KPK eksis di Tanah Air sejak 2003 berkat payung hukum UU No. 30/2002 tentang Komisi Pemberantasan Tindak Pidana Korupsi (UU KPK). Namun, pengaturan dalam level UU itu menjadikan KPK rentan dilemahkan.
Mantan Ketua KPK Busyro Muqoddas mengingatkan kembali bahwa lembaga antirasuah tersebut lahir berkat semangat moral Reformasi 1998. Dalam UUD 1945 hasil amandemen, institusi baru bidang yudisial dilahirkan setelah runtuhnya Orde Baru yakni Mahkamah Konstitusi (MK) dan Komisi Yudisial (KY).
“Tiga-tiganya lahir dari gerakan moral Reformasi sebagai kritik rezim otoriter yang anti-HAM, tapi KPK baru diatur dalam level UU. Sudah saatnya KPK ditaruh dalam level konstitusi,” katanya dalam sidang perkara pengujian UU KPK hasil revisi di Jakarta, Rabu (12/2/2020).
Dengan menjadi organ konstitusi, Busyro berpendapat kelembagaan dan kewenangan KPK tidak mudah dilemahkan. Indikasinya, berkali-kali UU 30/2002 hendak diubah baik melalui proses legislasi maupun uji materi.
Kerentanan itu akhirnya terbukti dengan lahirnya UU No. 19/2019 sebagai revisi kedua atas UU 30/2002. Menurut Busyro, fakta empiris tersebut sudah seharusnya menyadarkan para pengambil kebijakan untuk mengatur KPK dalam UUD 1945.
Baca Juga
“Beberapa kali UU KPK coba direvisi. Ada yang gagal tapi kali ini [lewat UU 19/2019] mencapai ‘cerita sukses’ yang luar biasa,” sindir mantan Ketua KY ini.
Senada dengan Busyro, mantan Wakil Menteri Hukum dan HAM Denny Indrayana berpandangan bahwa pengaturan dalam UUD 1945 bakal menguatkan kelembagaan KPK. Sebagai pembanding, institusi pemberantas korupsi di negara-negara Asean diatur dalam konstitusinya masing-masing.

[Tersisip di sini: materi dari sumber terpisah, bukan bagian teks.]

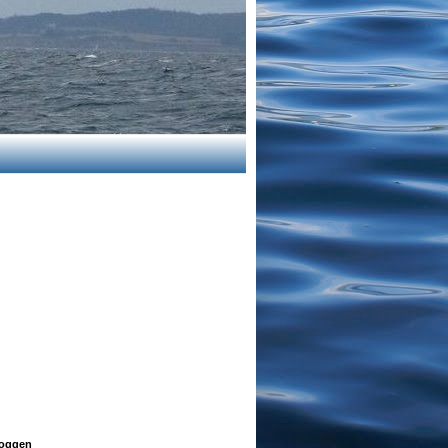
oggen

“Hanya di Indonesia dasarnya UU sehingga rentan diutak-atik,” kata Denny dalam kesempatan yang sama.
Kendati UUD 1945 belum mengatur KPK, Denny meyakini bahwa konstitusi Indonesia mengandung nilai-nilai moralitas antikorupsi. Namun, ketiadaan norma khusus KPK dalam konstitusi memungkinkan pelemahan lembaga antirasuah tersebut.
“Sekarang perizinan penyadapan, penggeledahan, dan penyitaan harus melalui Dewan Pengawas. Pegawai diturunkan menjadi PNS. Independensinya jelas berbeda,” tutur Denny.
Busyro dan Denny merupakan ahli yang dihadirkan oleh pemohon dua perkara pengujian UU KPK hasil revisi. Selain dua aktivis antikorupsi itu, Kepala Departemen Hukum Administrasi Negara Fakultas Hukum Universitas Islam Indonesia (UII) Ridwan turut menjadi ahli.
Tiga ahli tersebut memberikan keterangan dalam sidang gabungan pemeriksaan tujuh perkara pengujian UU 19/2019. Pada Rabu (19/2/2020) pekan depan, tiga ahli dari dua perkara lainnya dihadirkan oleh MK untuk memberikan keterangan.